Benedictine Brother David Steindel-Rast, who has
studied both Oriental and Western spirituality (in Values and Visions,
Vol. 25, No. 2) says this about abundance. "[It]is not measured by what
flows in, but by what flows over. The smaller we make the vessel of our
need...the sooner we get the overflow we need for delight."
One of the unspoken reasons, I believe, why so
many are so opposed to allowing Hispanics and other poor immigrants into our
country is not that we will have to care for them out of our tax dollars -- an
honest reason at best, a very selfish reason at worst -- but that, in many
ways, they are a visible reminder of something that we have lost and that gets lost
whenever the subject of immigration is brought up. That something is our
growing inability to enjoy life in all its simplicity -- and abundance.
We have become a society where the simple life is
ridiculed, even if secretly envied. We live in a country where a car, no, two
cars; cable on multiple television sets, the latest appliances, a computer and
smart phone for everyone in the home are believed to be rights. It would be
unthinkable not to have such items in our homes. Yet most of the world thinks every
one of these to be luxuries. The only necessities are food and water and some
kind of roof -- straw, paper, burlap or tin -- over one's head.

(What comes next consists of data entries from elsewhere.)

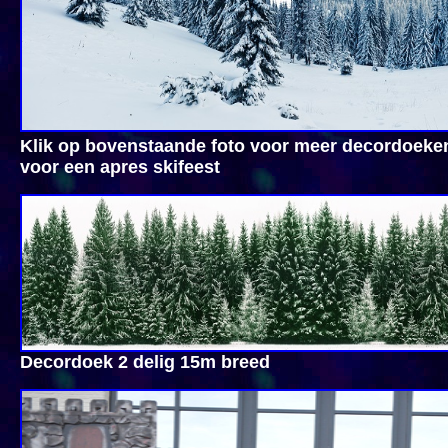
Klik op bovenstaande foto voor meer decordoeke
voor een apres skifeest
Decordoek 2 delig 15m breed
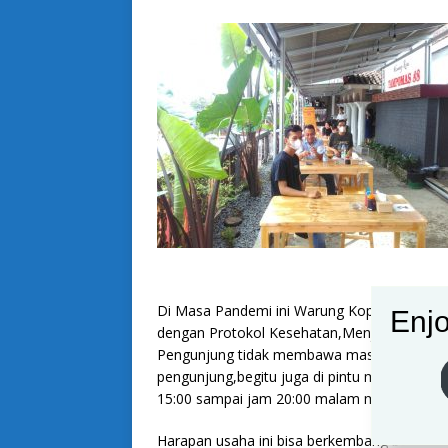
Di Masa Pandemi ini Warung Kopi Tampomas 
Enjo
dengan Protokol Kesehatan,Menjaga Jarak,d
Pengunjung tidak membawa masker pihak d
pengunjung,begitu juga di pintu masuk tela
15:00 sampai jam 20:00 malam mengikuti atu
Harapan usaha ini bisa berkembang bermanf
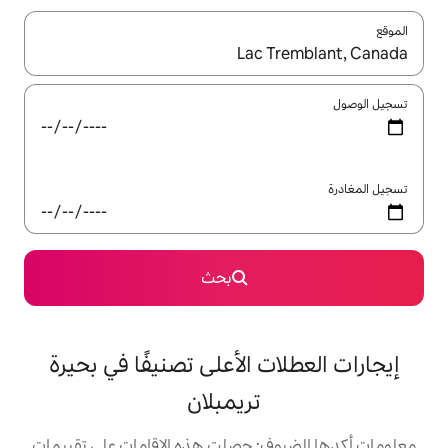
ل باستخدام السهمين لأعلى ولأسفل أو استكشف عن طريق اللمس أو السحب.
بحث
 الأعلى تصنيفًا في بحيرة
تريمبلان
: حصلت هذه الإقامات على تقييمات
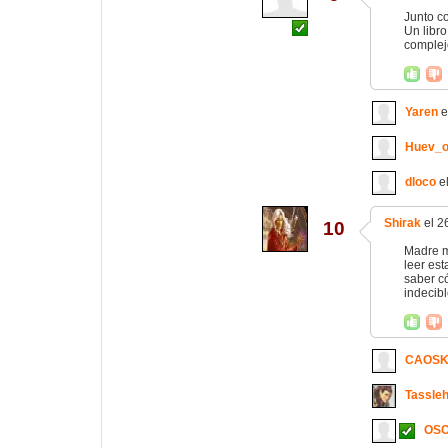
Junto c
Un libr
complejo
Yaren
e
Huev_
dloco
el
Shirak
el 2
10
Madre mí
leer es
saber c
indecibl
CAOS
Tassleh
OS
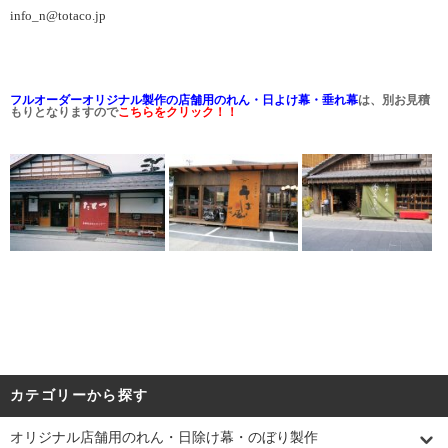
info_n@totaco.jp
フルオーダーオリジナル製作の店舗用のれん・日よけ幕・垂れ幕
は、別お見積
もりとなりますので
こちらをクリック！！
カテゴリーから探す
オリジナル店舗用のれん・日除け幕・のぼり製作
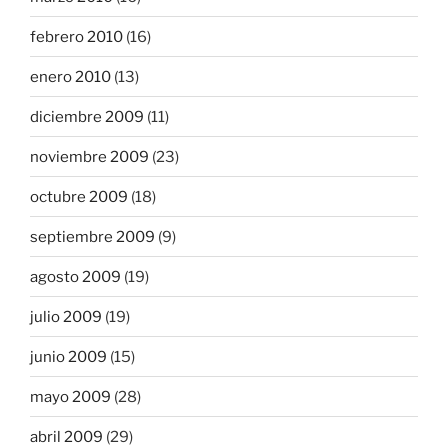
febrero 2010
(16)
enero 2010
(13)
diciembre 2009
(11)
noviembre 2009
(23)
octubre 2009
(18)
septiembre 2009
(9)
agosto 2009
(19)
julio 2009
(19)
junio 2009
(15)
mayo 2009
(28)
abril 2009
(29)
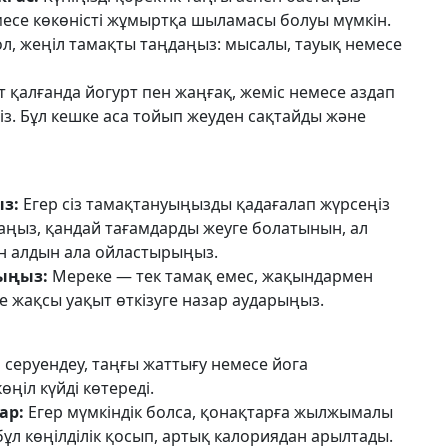
месе көкөністі жұмыртқа шыламасы болуы мүмкін.
ол, жеңіл тамақты таңдаңыз: мысалы, тауық немесе
т қалғанда йогурт пен жаңғақ, жеміс немесе аздап
ңіз. Бұл кешке аса тойып жеуден сақтайды және
з:
Егер сіз тамақтануыңызды қадағалап жүрсеңіз
саңыз, қандай тағамдарды жеуге болатынын, ал
ін алдын ала ойластырыңыз.
ыңыз:
Мереке — тек тамақ емес, жақындармен
е жақсы уақыт өткізуге назар аударыңыз.
 серуендеу, таңғы жаттығу немесе йога
ңіл күйді көтереді.
ар:
Егер мүмкіндік болса, қонақтарға жылжымалы
л көңілділік қосып, артық калориядан арылтады.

We can't relate and thus we cannot understand. We
cannot understand because we don't know when our cup is full and when it
runneth over. And as Brother David notes, it is only when our cup runneth over
that we find delight. Most of us do not think our cup is full let alone runneth
over.
Thus, it becomes difficult for us to enjoy God's
good gifts (which is redundant: all God's gifts are good). It does us no good
to wish for the simpler life, to wish that we did not seem to need such a large
cup to satisfy ourselves. Wishing and hoping don't get very far. They remain,
and always will, in the realm of unreality.
What is real is actually using a smaller cup,
which means actually being satisfied with less. Perhaps that is what Jesus was
alluding to when he lamented on how difficult it is for rich people to enter
into the Kingdom -- which means, find happiness, happiness now as well as
happiness later. When we never have enough, we are never satisfied and we are
never happy.
We may object that it is easy for Brother David to
make his observation because he already lives that simple but abundant life.
Well, is that not the whole point? We will not know unless we try. That is not
to say that we should all run off and join a monastery or convent, although
spending a week at one might not be such a bad idea.
What it is to say is that amid all our riches --
and you and I are very, very rich compared to the rest of the world -- we seem
to find great difficulty in finding real pleasure. There seems to be something
missing. What is missing is the realization that we already have more than we
will ever need. Our cup is already abundant, running over.